Material provided:
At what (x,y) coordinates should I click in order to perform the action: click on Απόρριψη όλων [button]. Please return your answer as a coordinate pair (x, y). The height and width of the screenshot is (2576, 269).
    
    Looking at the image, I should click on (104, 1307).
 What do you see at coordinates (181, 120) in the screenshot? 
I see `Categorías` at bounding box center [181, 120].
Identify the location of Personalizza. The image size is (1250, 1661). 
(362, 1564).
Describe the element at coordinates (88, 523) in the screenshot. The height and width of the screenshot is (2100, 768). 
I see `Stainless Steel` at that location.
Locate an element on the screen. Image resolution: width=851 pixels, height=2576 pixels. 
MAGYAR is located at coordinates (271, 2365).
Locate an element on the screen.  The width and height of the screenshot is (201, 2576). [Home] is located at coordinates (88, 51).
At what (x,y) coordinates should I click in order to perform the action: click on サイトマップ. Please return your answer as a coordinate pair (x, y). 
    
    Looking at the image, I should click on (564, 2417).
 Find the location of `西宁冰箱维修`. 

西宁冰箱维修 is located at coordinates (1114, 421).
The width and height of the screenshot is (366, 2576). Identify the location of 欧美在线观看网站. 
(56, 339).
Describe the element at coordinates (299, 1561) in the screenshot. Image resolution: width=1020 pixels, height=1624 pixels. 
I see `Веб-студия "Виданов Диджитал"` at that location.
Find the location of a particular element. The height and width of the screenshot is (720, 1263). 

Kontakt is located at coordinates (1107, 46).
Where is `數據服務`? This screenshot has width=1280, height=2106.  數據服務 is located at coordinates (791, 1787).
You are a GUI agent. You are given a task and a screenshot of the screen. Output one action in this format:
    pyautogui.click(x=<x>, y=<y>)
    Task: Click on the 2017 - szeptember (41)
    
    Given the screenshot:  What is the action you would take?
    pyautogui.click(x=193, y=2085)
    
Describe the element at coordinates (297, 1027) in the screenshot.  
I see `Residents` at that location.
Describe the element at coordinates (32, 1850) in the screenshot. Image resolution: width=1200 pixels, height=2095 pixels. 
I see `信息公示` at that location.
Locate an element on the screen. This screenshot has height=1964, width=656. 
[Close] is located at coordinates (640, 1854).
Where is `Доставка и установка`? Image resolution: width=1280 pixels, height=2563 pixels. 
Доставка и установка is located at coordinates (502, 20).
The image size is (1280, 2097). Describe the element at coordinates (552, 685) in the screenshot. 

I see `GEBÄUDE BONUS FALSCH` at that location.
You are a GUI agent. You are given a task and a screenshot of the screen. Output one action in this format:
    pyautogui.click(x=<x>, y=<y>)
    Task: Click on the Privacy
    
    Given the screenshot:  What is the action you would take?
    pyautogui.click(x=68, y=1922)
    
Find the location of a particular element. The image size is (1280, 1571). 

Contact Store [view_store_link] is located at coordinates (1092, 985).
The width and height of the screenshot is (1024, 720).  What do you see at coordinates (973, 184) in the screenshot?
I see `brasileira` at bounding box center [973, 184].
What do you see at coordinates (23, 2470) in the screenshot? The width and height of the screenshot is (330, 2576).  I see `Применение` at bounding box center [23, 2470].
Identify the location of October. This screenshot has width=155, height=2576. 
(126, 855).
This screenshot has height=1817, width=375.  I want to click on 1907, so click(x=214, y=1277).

Work required:
Only an exact retyping of the full data will do.

Exercise solution:
At what (x,y) coordinates should I click in order to perform the action: click on Απόρριψη όλων [button]. Please return your answer as a coordinate pair (x, y). The height and width of the screenshot is (2576, 269).
    
    Looking at the image, I should click on (104, 1307).
 What do you see at coordinates (181, 120) in the screenshot? 
I see `Categorías` at bounding box center [181, 120].
Identify the location of Personalizza. The image size is (1250, 1661). 
(362, 1564).
Describe the element at coordinates (88, 523) in the screenshot. The height and width of the screenshot is (2100, 768). 
I see `Stainless Steel` at that location.
Locate an element on the screen. Image resolution: width=851 pixels, height=2576 pixels. 
MAGYAR is located at coordinates (271, 2365).
Locate an element on the screen.  The width and height of the screenshot is (201, 2576). [Home] is located at coordinates (88, 51).
At what (x,y) coordinates should I click in order to perform the action: click on サイトマップ. Please return your answer as a coordinate pair (x, y). 
    
    Looking at the image, I should click on (564, 2417).
 Find the location of `西宁冰箱维修`. 

西宁冰箱维修 is located at coordinates (1114, 421).
The width and height of the screenshot is (366, 2576). Identify the location of 欧美在线观看网站. 
(56, 339).
Describe the element at coordinates (299, 1561) in the screenshot. Image resolution: width=1020 pixels, height=1624 pixels. 
I see `Веб-студия "Виданов Диджитал"` at that location.
Find the location of a particular element. The height and width of the screenshot is (720, 1263). 

Kontakt is located at coordinates (1107, 46).
Where is `數據服務`? This screenshot has width=1280, height=2106.  數據服務 is located at coordinates (791, 1787).
You are a GUI agent. You are given a task and a screenshot of the screen. Output one action in this format:
    pyautogui.click(x=<x>, y=<y>)
    Task: Click on the 2017 - szeptember (41)
    
    Given the screenshot:  What is the action you would take?
    pyautogui.click(x=193, y=2085)
    
Describe the element at coordinates (297, 1027) in the screenshot.  
I see `Residents` at that location.
Describe the element at coordinates (32, 1850) in the screenshot. Image resolution: width=1200 pixels, height=2095 pixels. 
I see `信息公示` at that location.
Locate an element on the screen. This screenshot has height=1964, width=656. 
[Close] is located at coordinates (640, 1854).
Where is `Доставка и установка`? Image resolution: width=1280 pixels, height=2563 pixels. 
Доставка и установка is located at coordinates (502, 20).
The image size is (1280, 2097). Describe the element at coordinates (552, 685) in the screenshot. 

I see `GEBÄUDE BONUS FALSCH` at that location.
You are a GUI agent. You are given a task and a screenshot of the screen. Output one action in this format:
    pyautogui.click(x=<x>, y=<y>)
    Task: Click on the Privacy
    
    Given the screenshot:  What is the action you would take?
    pyautogui.click(x=68, y=1922)
    
Find the location of a particular element. The image size is (1280, 1571). 

Contact Store [view_store_link] is located at coordinates (1092, 985).
The width and height of the screenshot is (1024, 720).  What do you see at coordinates (973, 184) in the screenshot?
I see `brasileira` at bounding box center [973, 184].
What do you see at coordinates (23, 2470) in the screenshot? The width and height of the screenshot is (330, 2576).  I see `Применение` at bounding box center [23, 2470].
Identify the location of October. This screenshot has width=155, height=2576. 
(126, 855).
This screenshot has height=1817, width=375.  I want to click on 1907, so click(x=214, y=1277).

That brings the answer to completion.